The next picture that Steph grasped in the box was an old one, it was worn and in black and white and showed children wearing old fashioned clothes playing in a field. This reminded Steph of the stories her Gran would tell on the long afternoons after her Papa died and her Mum began working late. She would tell Steph the stories of her childhood, what it was like growing up in the steelworks, witnessing the end of the war and the mischief she would cause at school. The tears of laughter would gather in the lines of her face, her joy was infectious and glowing. She had never seen her Gran so happy.
After this came the darker days and there were no pictures to describe those.

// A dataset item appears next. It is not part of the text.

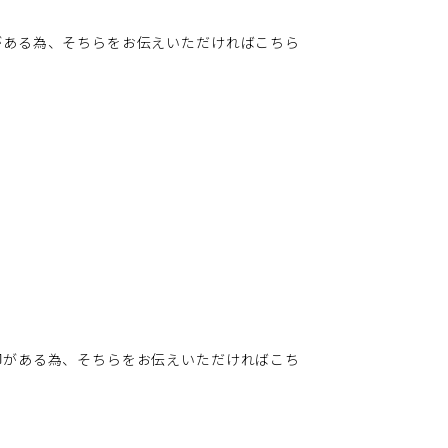
がある為、そちらをお伝えいただければこちら
印がある為、そちらをお伝えいただければこち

The day her Gran had been told of her brother’s death Steph saw for the first time true sadness and grief exude from her usually cold Grandmother. The tears did not gather on her face, they poured down it like a flood destroying everything in it’s path. They were tainted with the anguish and regret of a broken and distant relationship. Steph had never seen her Grandmother so exposed, so raw and she never would again.
Even on the day she discovered her cancer she did not flinch, she merely wheeled into the living room and sternly announced it to a shocked daughter and granddaughter. She wore that solemn, stern attitude throughout her treatment and recovery. Steph had never known such a figure of strength. It was a quality she admired and hoped she would gain someday.
As she pulled a portrait of her Gran as a young woman from the box Steph thought of the last memory she held. The days when things began to unravel.
Her mother had left in a rush at four o’clock one morning and Steph did not find out until the next day that her Gran had suffered a bad fall and that she was not recovering as quickly as usual. When she visited with her mother a day later she could immediately see the change in the old woman. Her face was blank, eyes wide and mouth gaping. Her hands shook when she attempted to drink her tea and she was timid, afraid of her own house and unsure of herself. This was the point when Steph realised that her Gran was slipping away. A month later she was moved into permanent care.


They had been emptying the house for two weeks, slowly stripping it of it’s heart and soul, reducing it to a shell. An echo of their past. Her mother was exhausted, the years of stress had taken their toll, but seeing the house empty a look of calm washed over her. She didn’t have to worry anymore. As Steph closed the door on the house that had seen so much she could not help but feel something was left behind; The strength and dignity of her Grandmother, the memories of a happy family and the frozen imprint of a fractured relationship.